What I had been searching for, that sense of community and partnership, didn’t require giving up my independence. It required finding a better way to collaborate within it. Working with other independent legal recruiters on split deals has given me exactly that. I can reach further, serve more clients and candidates, and stay connected to a broader network of trusted peers, all while remaining the sole architect of my own practice. The answer was never to become part of someone else’s structure. It was to build bridges to others who understand this work the way I do.
In the midst of that rediscovery, I joined the National Association of Legal Search Consultants and attended their conference.

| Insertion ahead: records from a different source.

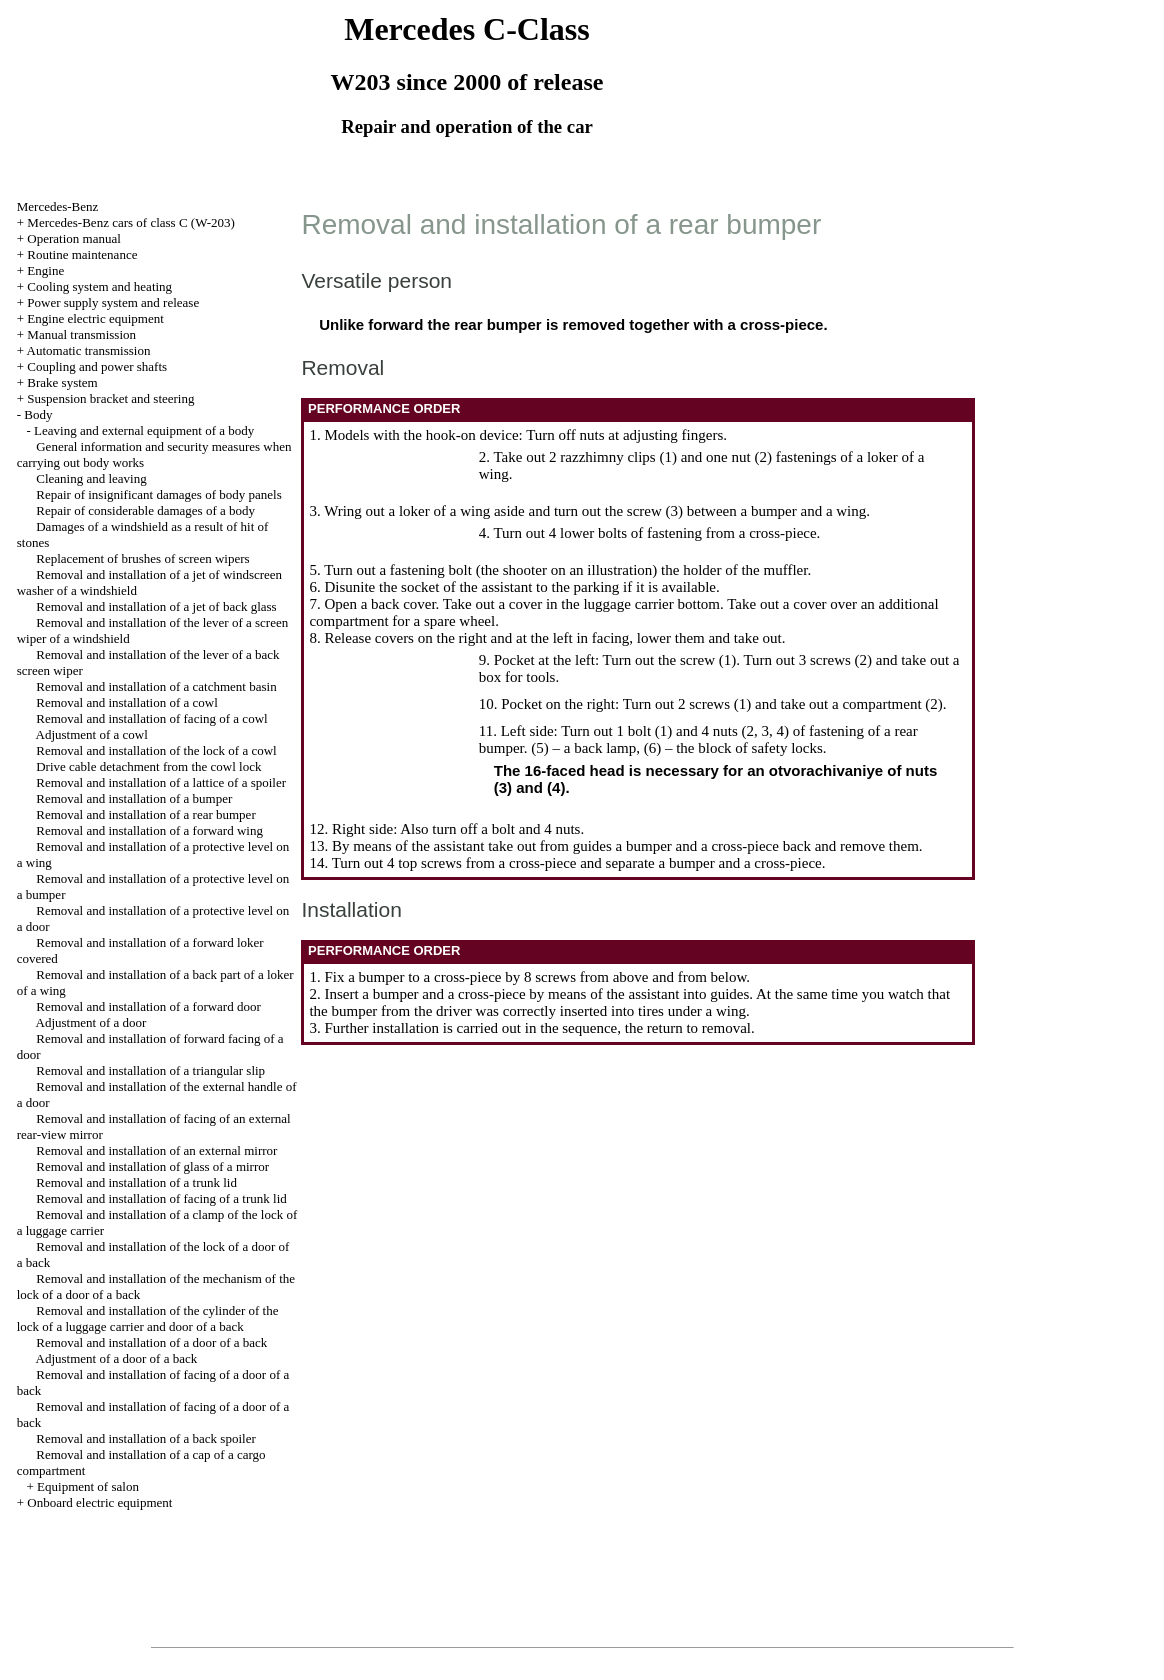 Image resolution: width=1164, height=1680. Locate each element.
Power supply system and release (113, 302)
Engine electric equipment (95, 318)
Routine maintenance (82, 254)
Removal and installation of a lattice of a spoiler (161, 782)
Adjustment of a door (91, 1022)
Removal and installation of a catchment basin (156, 686)
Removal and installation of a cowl (127, 702)
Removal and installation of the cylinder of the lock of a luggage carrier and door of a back (148, 1318)
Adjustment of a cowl (92, 734)
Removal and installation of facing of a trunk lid (161, 1198)
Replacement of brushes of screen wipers (142, 558)
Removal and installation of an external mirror (156, 1150)
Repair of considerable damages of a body (145, 510)
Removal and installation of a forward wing (149, 830)
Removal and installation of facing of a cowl (151, 718)
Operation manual (74, 238)
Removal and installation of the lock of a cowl (156, 750)
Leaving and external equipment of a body (144, 430)
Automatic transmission (89, 350)
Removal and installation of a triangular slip (150, 1070)
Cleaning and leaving (91, 478)
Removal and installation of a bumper (134, 798)
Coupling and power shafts (97, 366)
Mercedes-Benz (58, 206)
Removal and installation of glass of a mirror (152, 1166)
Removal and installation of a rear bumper (145, 814)
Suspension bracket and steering (110, 398)
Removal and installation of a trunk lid (136, 1182)
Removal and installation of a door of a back (151, 1342)
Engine (45, 270)
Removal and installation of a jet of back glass (156, 606)
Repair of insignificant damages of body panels (159, 494)
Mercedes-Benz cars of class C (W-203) (131, 222)
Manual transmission (81, 334)
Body (38, 414)
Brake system (62, 382)
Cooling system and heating (99, 286)
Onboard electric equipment (99, 1502)
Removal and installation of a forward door (148, 1006)
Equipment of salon (88, 1486)
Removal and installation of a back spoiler (146, 1438)
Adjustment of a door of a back (117, 1358)
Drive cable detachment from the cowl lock (148, 766) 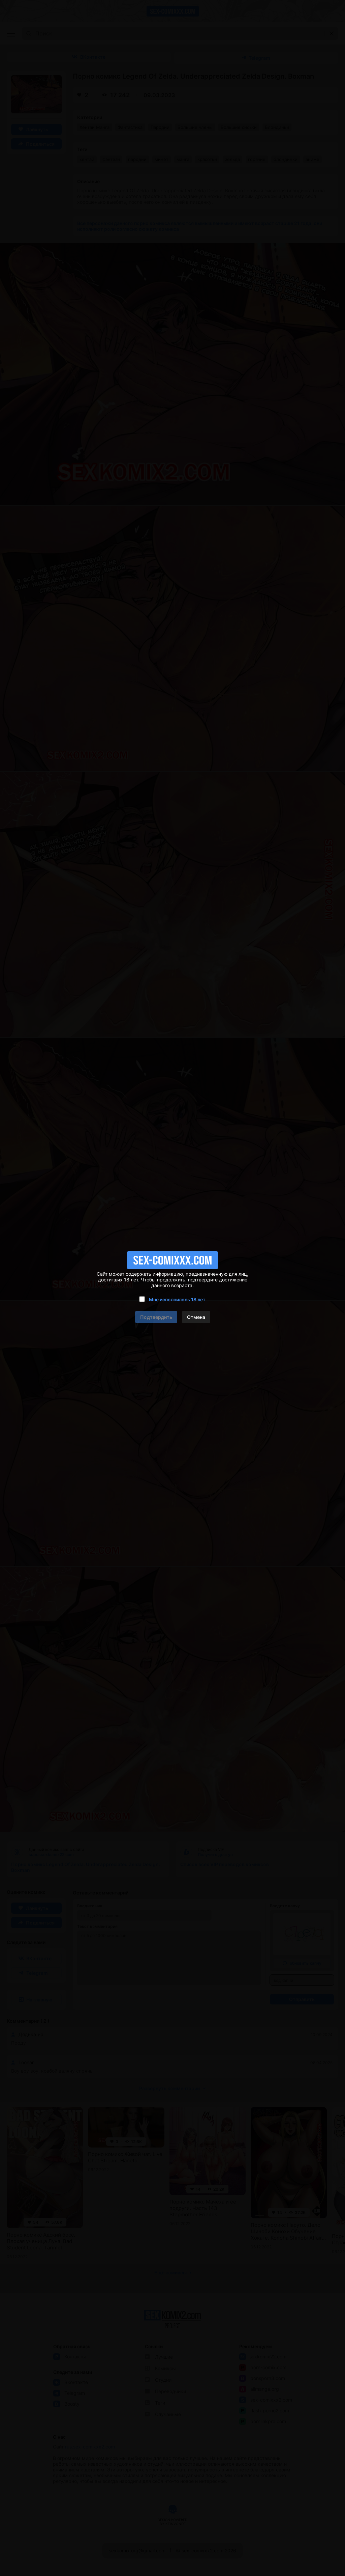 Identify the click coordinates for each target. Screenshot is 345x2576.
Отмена (196, 1317) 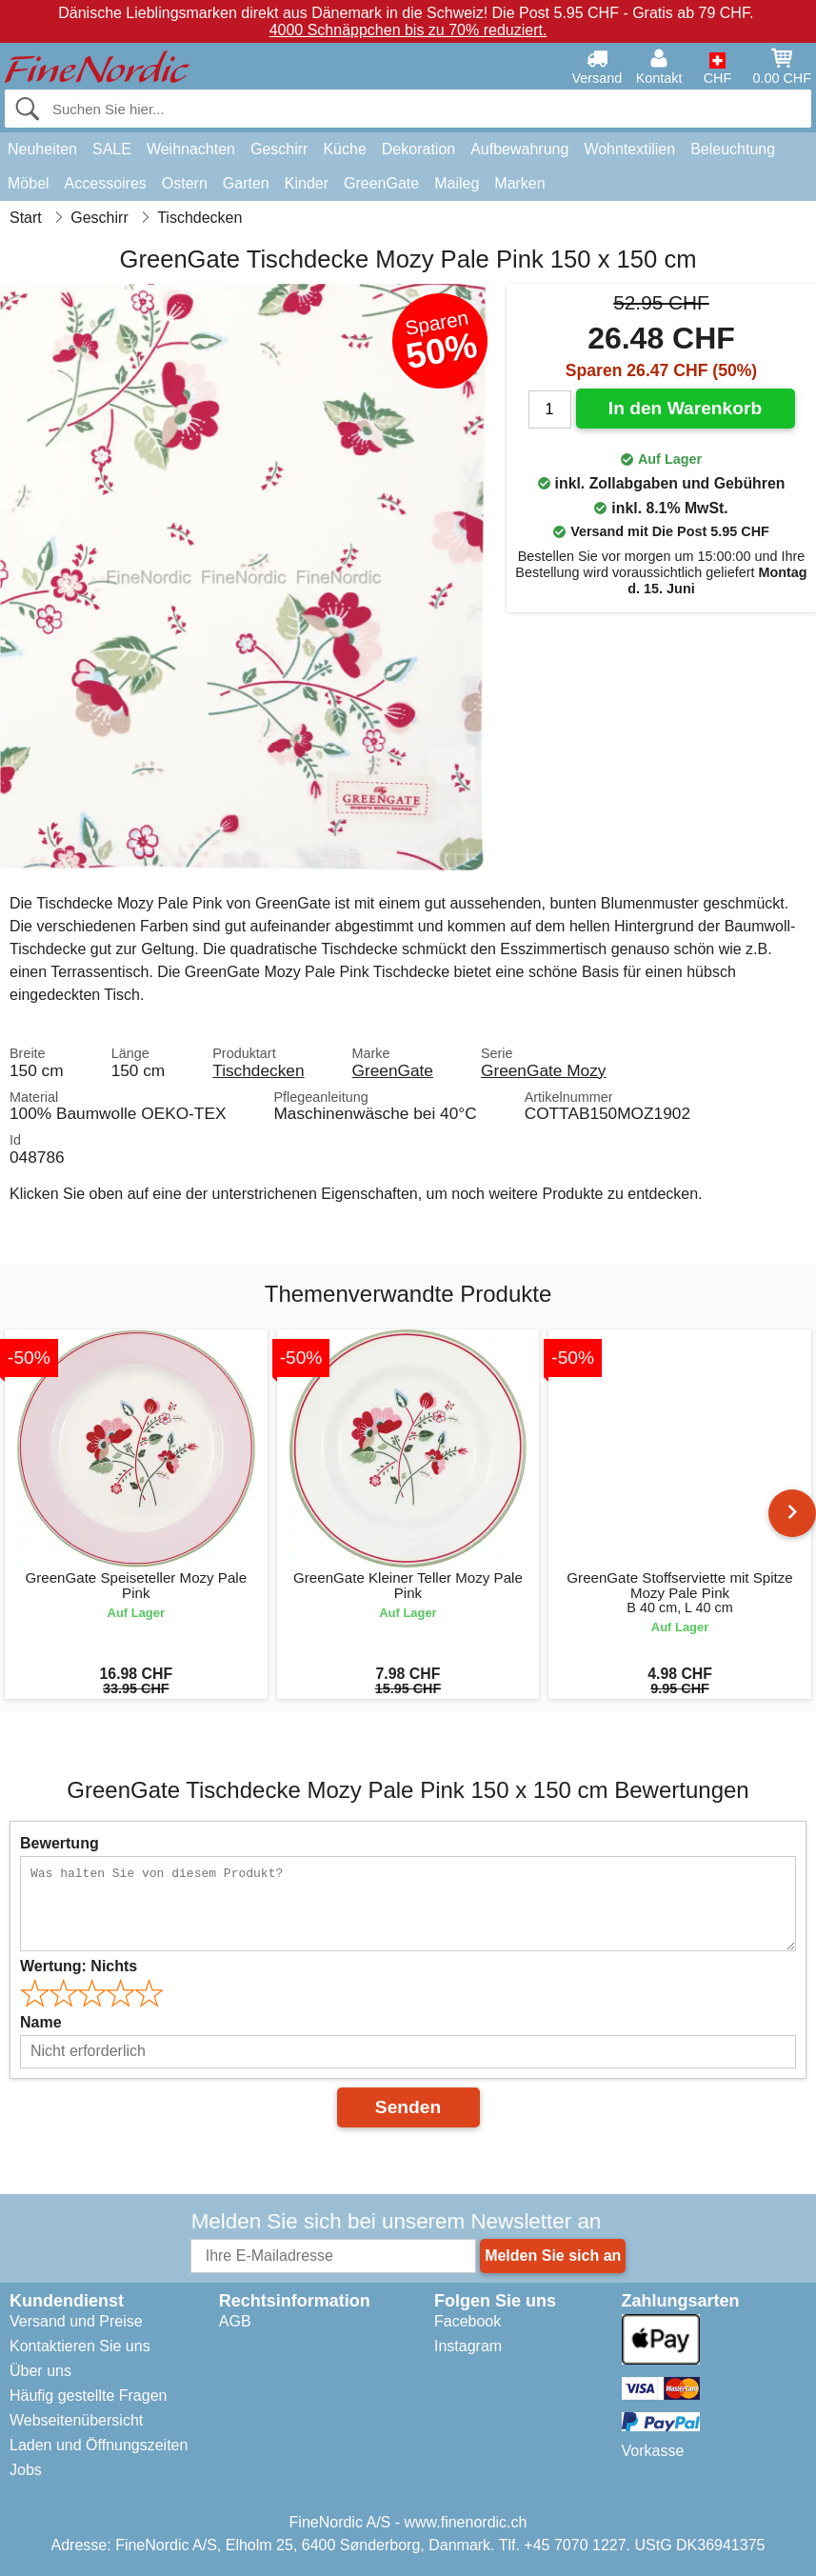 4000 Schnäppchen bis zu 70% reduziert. (408, 30)
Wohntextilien (629, 149)
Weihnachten (191, 149)
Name (41, 2022)
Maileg (456, 183)
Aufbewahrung (519, 149)
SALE (111, 149)
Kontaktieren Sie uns (80, 2346)
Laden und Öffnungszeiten (99, 2445)
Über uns (40, 2371)
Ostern (185, 183)
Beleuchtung (732, 149)
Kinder (306, 183)
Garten (246, 183)
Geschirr (279, 149)
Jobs (26, 2470)
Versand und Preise (76, 2321)
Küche (344, 149)
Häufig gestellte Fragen (88, 2395)
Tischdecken (258, 1070)
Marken (519, 183)
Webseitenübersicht (76, 2420)
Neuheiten (42, 149)
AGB (235, 2321)
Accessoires (106, 183)
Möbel (29, 183)
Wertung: (78, 1966)
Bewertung (59, 1843)
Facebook (467, 2321)
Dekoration (418, 149)
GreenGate (381, 183)
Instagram (468, 2346)
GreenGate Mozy (543, 1070) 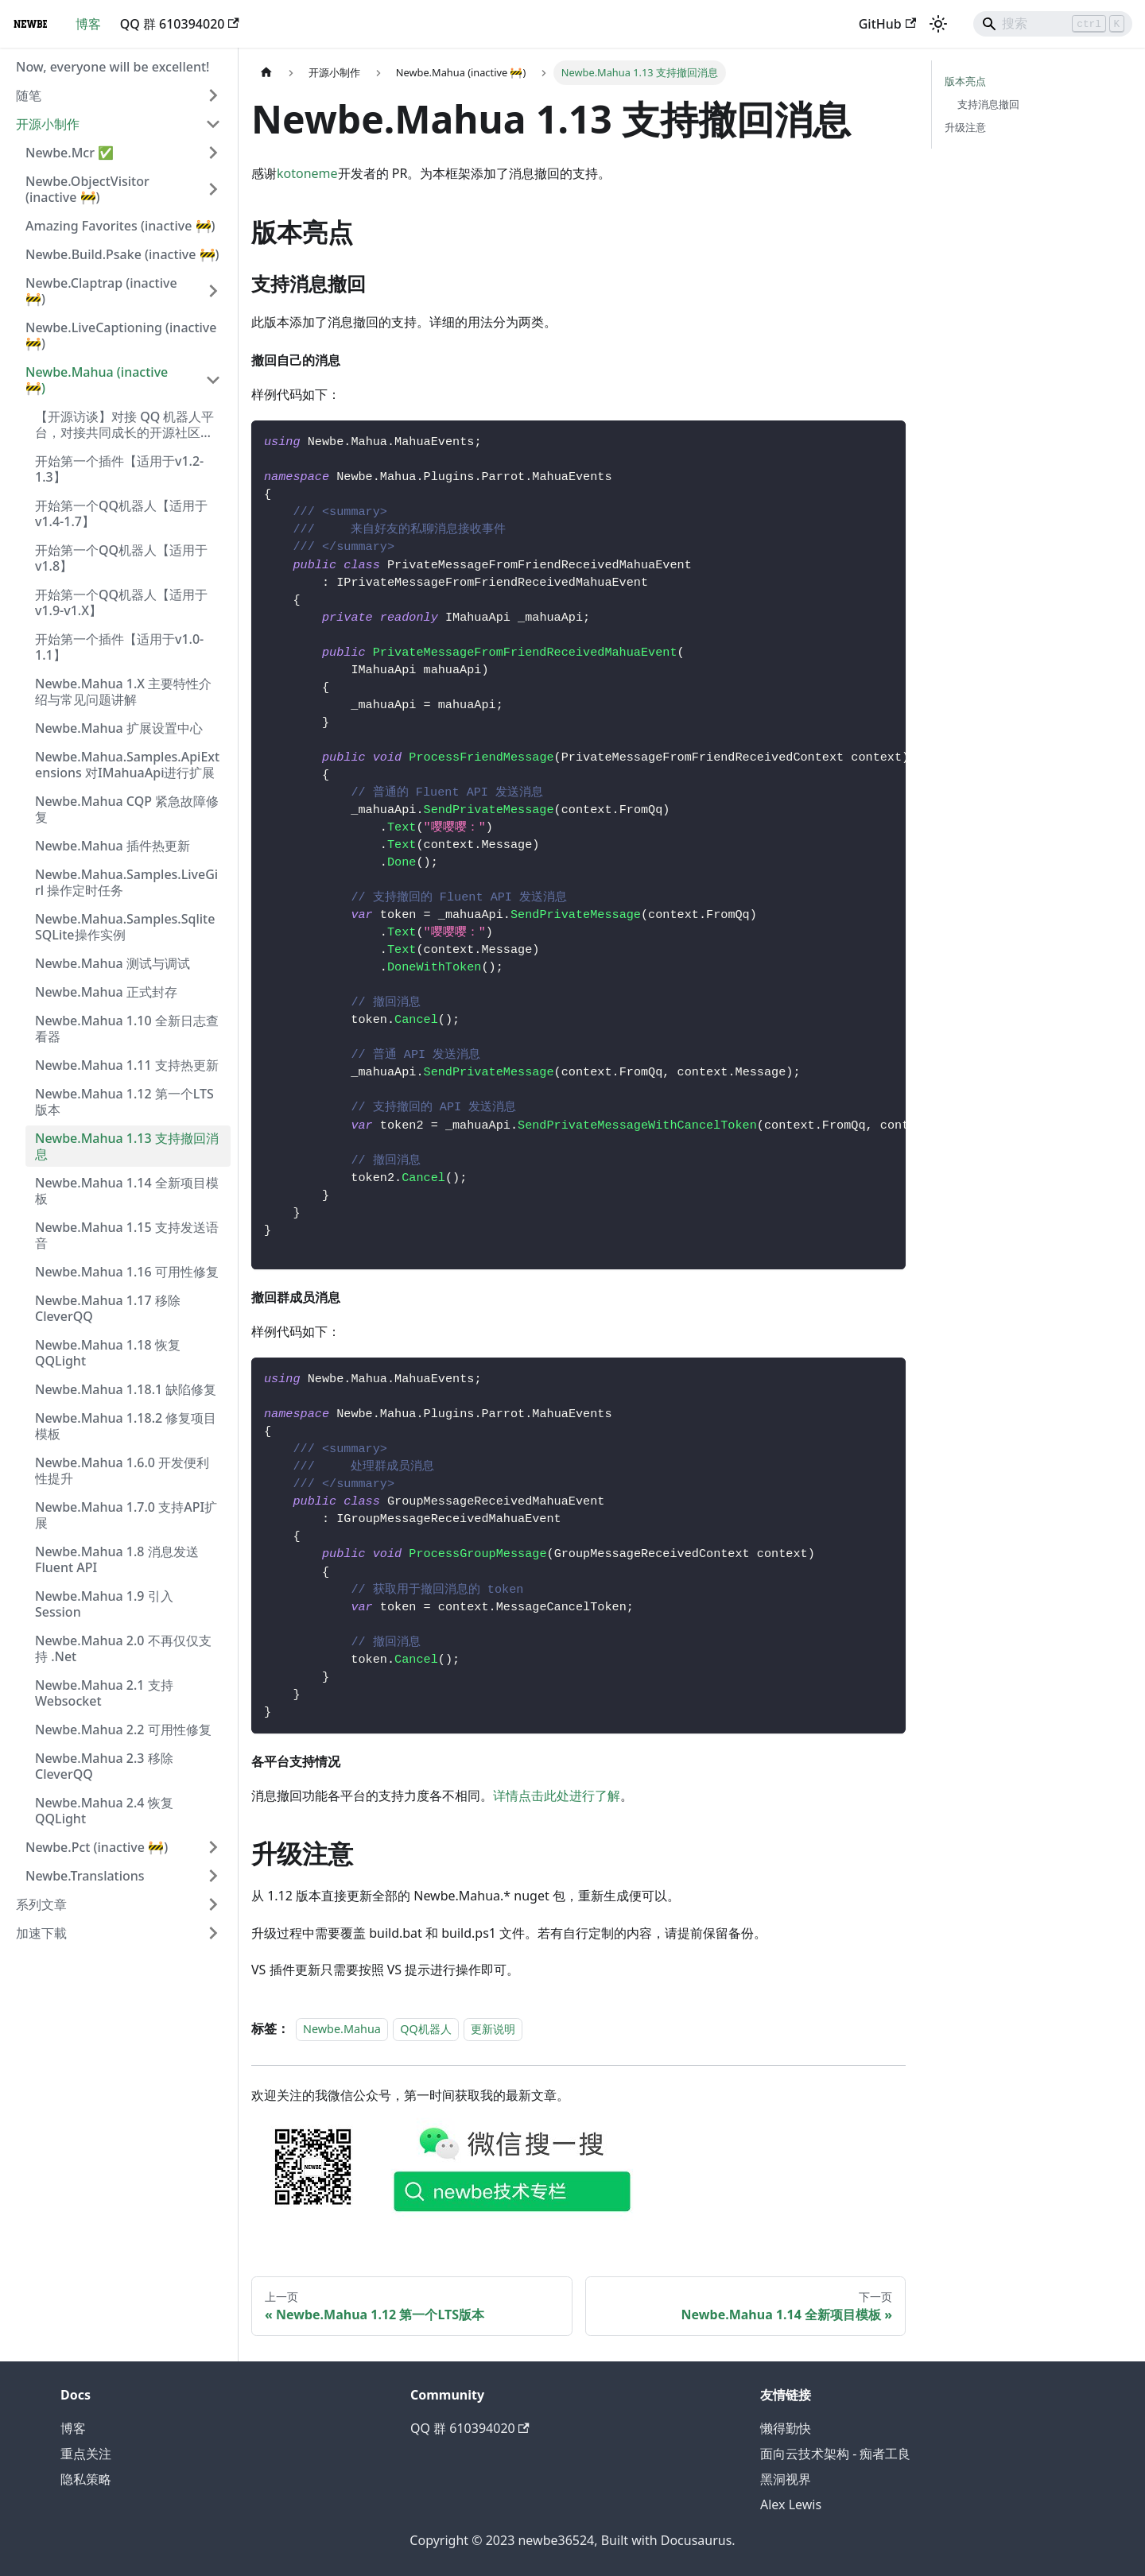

Being in a room full of people who understood this work, who had chosen this path and built something of their own, was nothing short of invigorating. It was a reminder that independence doesn’t mean going it alone. There is a whole community of legal search professionals out there, and being part of it has made me a better recruiter.
What Seven Years Has Taught Me
Seven years teaches you things. Hard things. True things. Here are the lessons I carry with me into the next chapter.
Always keep swimming. There will be slow months, quiet inboxes, and deals that fall apart at the finish line. There will be seasons where the effort feels invisible and the reward feels impossibly far away. Keep going anyway. Forward motion, even when it’s small, is what separates the people who make it from the people who don’t. You don’t have to swim fast. You just have to keep swimming.
Activity breeds activity. Make the call. Send the email. Reach out to the candidate. Submit the resume. Even when the fruits of that labor are not immediately visible, they are taking root. This business rewards consistency above almost everything else. The placements that close in December are often the relationships that were planted in July. Trust the process, do the work, and the results will come.
Believe in yourself, especially when you fail. There will be failures. Deals that don’t close. Candidates who ghost. Clients who go in a different direction. Moments where you wonder if you are cut out for this. You are. The wins will come if you keep going. Belief is not the absence of doubt. It is the decision to move forward in spite of it. Every setback is a setup for what comes next, if you refuse to let it be the end of the story.
I am not the same person who started this company seven years ago. I am a wife, a mom, and a business owner who has been tested in every direction and has chosen, again and again, to keep going.
Looking Forward
I enter this next chapter more clear-eyed than ever. I know what I’m building, I know how I work best, and I know the kind of relationships, with clients, candidates, and fellow recruiters, that make this work meaningful. The doubts haven’t disappeared entirely, but they no longer have the final word.
CB Consulting Group is seven years old, and in many ways, it feels brand new.
To the attorneys who have trusted me with their careers, the firms who have trusted me with their teams, the fellow recruiters who have been generous enough to collaborate, and my family, who has believed in this dream even on the days I struggled to: thank you for being part of this story.